VMware Cloud Community
rszymczak
Hot Shot
Hot Shot
Jump to solution

vRealize Automation 7 - NSX deployments fail due to certificate issues with vRealize Orchestrator

Hi community,

after installing the latest version of vRA, vRO and NSX I'm running into issues when requesting components that use NSX components. First off: version details:

- vRA: 7.0.0 (build 3292778)

- vRO: 7.0.0.16989 (build 331003)

- NSX: 6.2.1 (build 3300239)

vRO plugin versions are the one bundled with the vRO version listed above except of the NSX plug-in which was updated to the latest release (1.0.3 released on 17.12.15).

Within the configured tenant vRO is configured as endpoint. I can verify data-collection is running and working. I can see the NSX plugin for vRO running the "create NSX endpoint" workflow from time to time using the configured VRO user from vRA.

Within the configured tenant vRO is as well configured as default vRO server for ASD. Connection test is sucessfull. When saving the config I'm asked to trust the vRO certificate, which I confirm. Note that the thumbprint shown does match the vRO certificate thumbprint that I get when visiting the vRO appliace on https://vro:8281. I'm able to browse the vRO workflows from within vRA's designer, thus: connection seems established.

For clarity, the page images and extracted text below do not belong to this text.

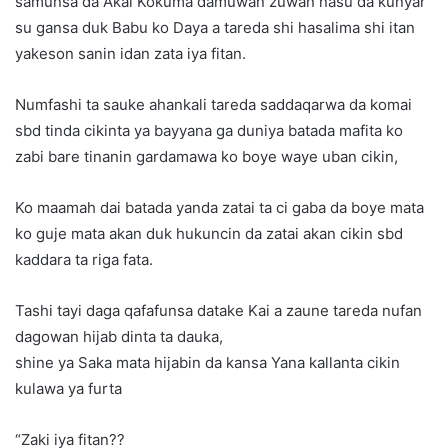
samunsa da Akai Kokuma damuwan zuwan nasu da kunyar
su gansa duk Babu ko Daya a tareda shi hasalima shi itan
yakeson sanin idan zata iya fitan.
Numfashi ta sauke ahankali tareda saddaqarwa da komai
sbd tinda cikinta ya bayyana ga duniya batada mafita ko
zabi bare tinanin gardamawa ko boye waye uban cikin,
Ko maamah dai batada yanda zatai ta ci gaba da boye mata
ko guje mata akan duk hukuncin da zatai akan cikin sbd
kaddara ta riga fata.
Tashi tayi daga qafafunsa datake Kai a zaune tareda nufan
dagowan hijab dinta ta dauka,
shine ya Saka mata hijabin da kansa Yana kallanta cikin
kulawa ya furta
“Zaki iya fitan??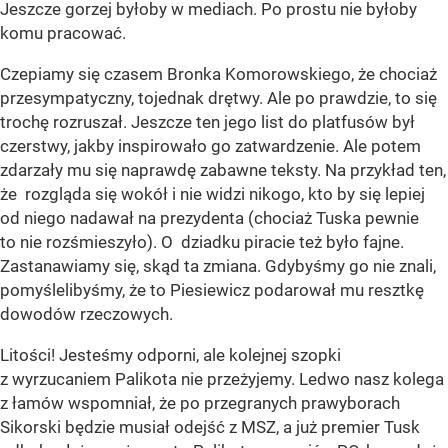
Jeszcze gorzej byłoby w mediach. Po prostu nie byłoby
komu pracować.
Czepiamy się czasem Bronka Komorowskiego, że chociaż
przesympatyczny, tojednak drętwy. Ale po prawdzie, to się
trochę rozruszał. Jeszcze ten jego list do platfusów był
czerstwy, jakby inspirowało go zatwardzenie. Ale potem
zdarzały mu się naprawdę zabawne teksty. Na przykład ten,
że rozgląda się wokół i nie widzi nikogo, kto by się lepiej
od niego nadawał na prezydenta (chociaż Tuska pewnie
to nie rozśmieszyło). O dziadku piracie też było fajne.
Zastanawiamy się, skąd ta zmiana. Gdybyśmy go nie znali,
pomyślelibyśmy, że to Piesiewicz podarował mu resztkę
dowodów rzeczowych.
Litości! Jesteśmy odporni, ale kolejnej szopki
z wyrzucaniem Palikota nie przeżyjemy. Ledwo nasz kolega
z łamów wspomniał, że po przegranych prawyborach
Sikorski będzie musiał odejść z MSZ, a już premier Tusk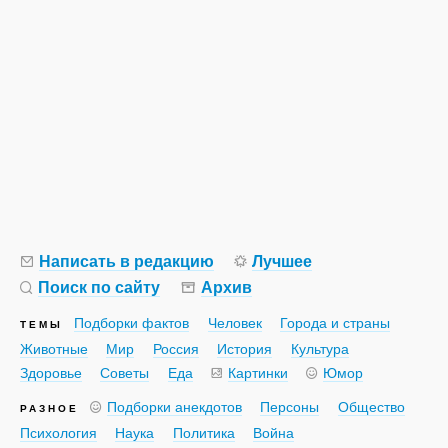
Написать в редакцию
Лучшее
Поиск по сайту
Архив
Подборки фактов
Человек
Города и страны
ТЕМЫ
Животные
Мир
Россия
История
Культура
Здоровье
Советы
Еда
Картинки
Юмор
Подборки анекдотов
Персоны
Общество
РАЗНОЕ
Психология
Наука
Политика
Война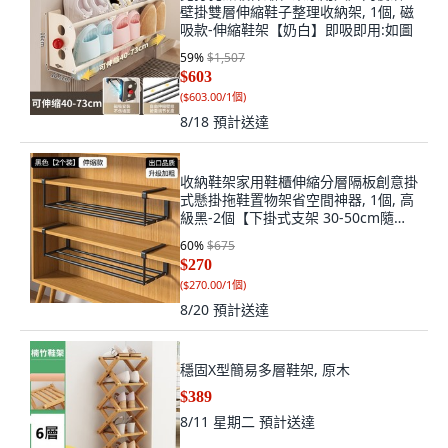
壁掛雙層伸縮鞋子整理收納架, 1個, 磁
吸款-伸縮鞋架【奶白】即吸即用:如圖
59
%
$1,507
$603
(
$603.00/1個
)
8/18
預計送達
收納鞋架家用鞋櫃伸縮分層隔板創意掛
式懸掛拖鞋置物架省空間神器, 1個, 高
級黑-2個【下掛式支架 30-50cm隨意
伸縮】:如图
60
%
$675
$270
(
$270.00/1個
)
8/20
預計送達
穩固X型簡易多層鞋架, 原木
$389
8/11 星期二
預計送達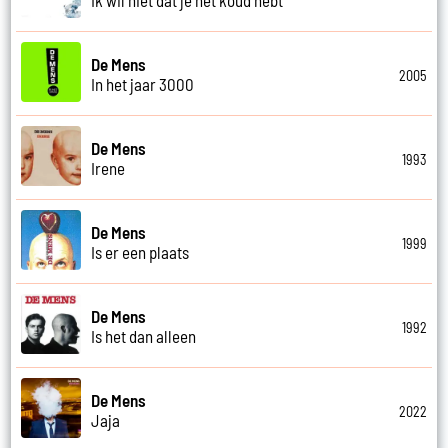
De Mens
2005
In het jaar 3000
De Mens
1993
Irene
De Mens
1999
Is er een plaats
De Mens
1992
Is het dan alleen
De Mens
2022
Jaja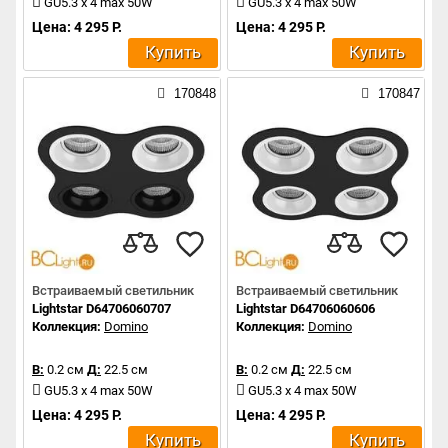
GU5.3 x 4 max 50W
GU5.3 x 4 max 50W
Цена: 4 295 Р.
Цена: 4 295 Р.
Купить
Купить
170848
170847
Встраиваемый светильник
Встраиваемый светильник
Lightstar D64706060707
Lightstar D64706060606
Коллекция:
Domino
Коллекция:
Domino
В:
0.2 см
Д:
22.5 см
В:
0.2 см
Д:
22.5 см
GU5.3 x 4 max 50W
GU5.3 x 4 max 50W
Цена: 4 295 Р.
Цена: 4 295 Р.
Купить
Купить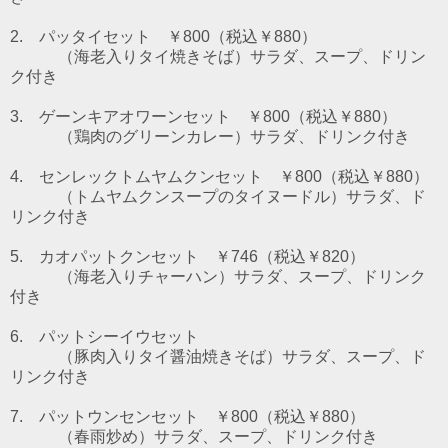
2. パッタイセット ￥800（税込￥880）
（海老入りタイ焼きそば）
サラダ、スープ、ドリン
ク付き
3. ゲーンキアオワーンセット ￥800（税込￥880）
（鶏肉のグリーンカレー）
サラダ、ドリンク付き
4. センレックトムヤムクンセット ￥800（税込￥880）
（トムヤムクンスープのタイヌードル）
サラダ、ド
リンク付き
5. カオパットクンセット ￥746（税込￥820）
（海老入りチャーハン）サラダ、スープ、ドリンク
付き
6. パットシーイウセット
（豚肉入りタイ醤油焼きそば）サラダ、スープ、ド
リンク付き
7. パットウンセンセット
￥800（税込￥880）
（春雨炒め）サラダ、スープ、ドリンク付き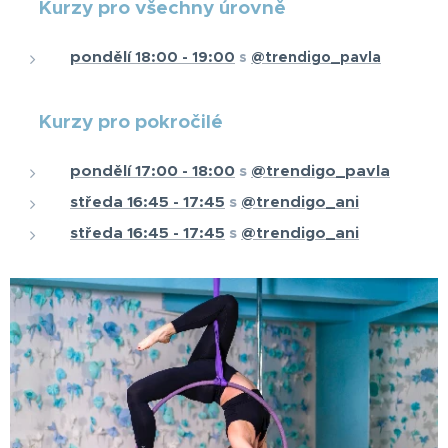
💥
Kurzy pro všechny úrovně
pondělí
18:00 - 19:00
s
@trendigo_pavla
💥 Kurzy pro pokročilé
pondělí 17:00 - 18:00
s
@trendigo_pavla
středa 16:45 - 17:45
s
@trendigo_ani
středa 16:45 - 17:45
s
@trendigo_ani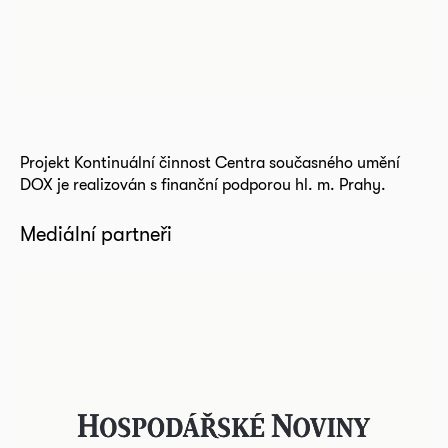
Projekt Kontinuální činnost Centra současného umění
DOX je realizován s finanční podporou hl. m. Prahy.
Mediální partneři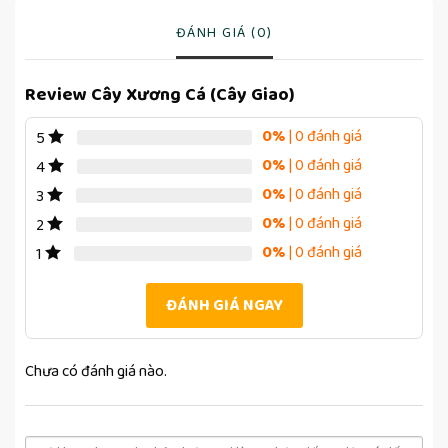
ĐÁNH GIÁ (0)
Review Cây Xương Cá (Cây Giao)
0%
| 0 đánh giá
5
0%
| 0 đánh giá
4
0%
| 0 đánh giá
3
0%
| 0 đánh giá
2
0%
| 0 đánh giá
1
ĐÁNH GIÁ NGAY
Chưa có đánh giá nào.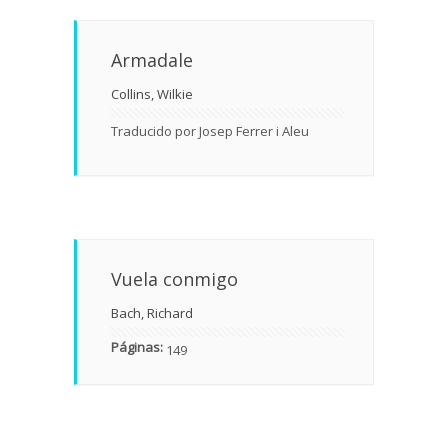
Armadale
Collins, Wilkie
Traducido por Josep Ferrer i Aleu
Vuela conmigo
Bach, Richard
Páginas:
149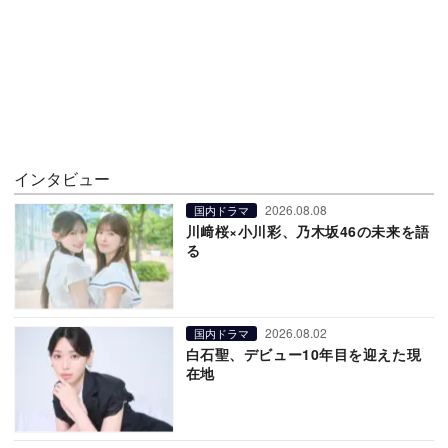
インタビュー
2026.08.08
国内ドラマ
川﨑桜×小川彩、乃木坂46の未来を語
る
2026.08.02
国内ドラマ
白石聖、デビュー10年目を迎えた現
在地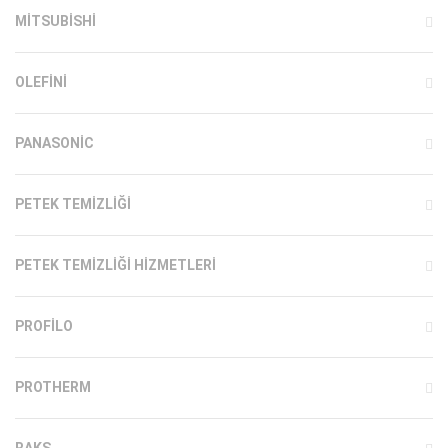
MITSUBISHI
OLEFINI
PANASONIC
PETEK TEMIZLIĞI
PETEK TEMIZLIĞI HIZMETLERI
PROFILO
PROTHERM
RAKS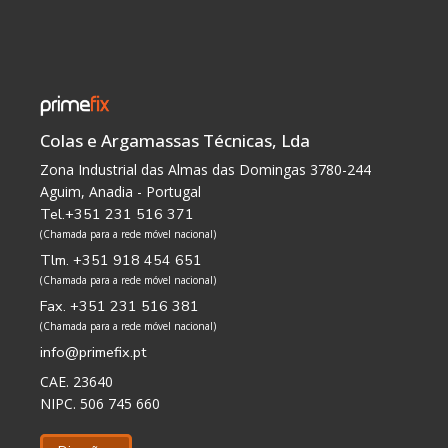
Colas e Argamassas Técnicas, Lda
Zona Industrial das Almas das Domingas 3780-244
Aguim, Anadia - Portugal
Tel.+351 231 516 371
(Chamada para a rede móvel nacional)
Tlm. +351 918 454 651
(Chamada para a rede móvel nacional)
Fax. +351 231 516 381
(Chamada para a rede móvel nacional)
info@primefix.pt
CAE. 23640
NIPC. 506 745 660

Within vRO the vRA CAFE and IAAS plug-ins have been succesfully registred. I'm able to browse the plugin inventory for both plugins.

For troubleshooting the issue I create a new unified blueprint within the vRA design section with the following configuration:

- Transport zone: my configured NSX transport zone (verified: manual creation on this zone using NSX works just fine)

- Routed gateway res. pol: my res. pol. for the edge cluster to use

- The only component dragged to the canvas is a "Network & Security" --> "On-Demand NAT Network" which is using a pre-defined 1-to-many network profile as it's "Parent network profile" with no manual changes.

- Note that while this is a very basic example blueprint to illustrate the issue, it happens with any blueprint I configure if any component is confgured that requires the NSX plugin for vRO.

Every time I request that blueprint, the request fails with the error message: "Request [fa1e0689-0d06-4308-a914-e498c0d1fd99]: 404 Not Found"

Looking into vCenter, NSX and vRO I can verify that nothing is actually trigged when requesting the blueprint.

Looking into the vRA's /storage/log/vmware/vcac/catalina.log the issue becomes very visible:

com.vmware.vcac.iaas.vco.network.helper.VcoEndpointSelector.isEndpointAlive:88 -

vRealize Orchestrator endpoint with url [https://s00-vro.my.domain:8281/vco] is not alive.

Exception message:> [Host name 's00-vro.my.domain' does not match the certificate subject provided by the peer (CN=s00-vro.my.domain, OU=VMware, O=My Company, C=DE)]

com.vmware.vcac.iaas.vco.network.helper.VcoEndpointSelector.getFirstAliveEndpointByPriority:200

- vRealize Orchestrator endpoint [https://s00-vro.my.domain:8281/vco] with priority 1 is not alive. Skipping.

org.springframework.web.servlet.mvc.method.annotation.ExceptionHandlerExceptionResolv

er.logException:189 - Handler execution resulted in exception: Endpoint not found. There are no vRealize Orchestrator endpoints that are alive.

com.vmware.vcac.platform.service.rest.resolver.ApplicationExceptionHandler.handleHttpStatusCodeException:673 - 404 Not Found

org.springframework.web.client.HttpClientErrorException: 404 Not Found

...

...

...

Please note that I double checked the certificate. It's a self-signed certificate created using vRO 7.0's new control panel, the one I get when accessing https://vro:8281. It's valid and the subject (issed to CN) DOES perfectly match the host name entered within the ASD and endpoint configuration in vRA. It's resolveable and server time on all components is in sync with the used NTP.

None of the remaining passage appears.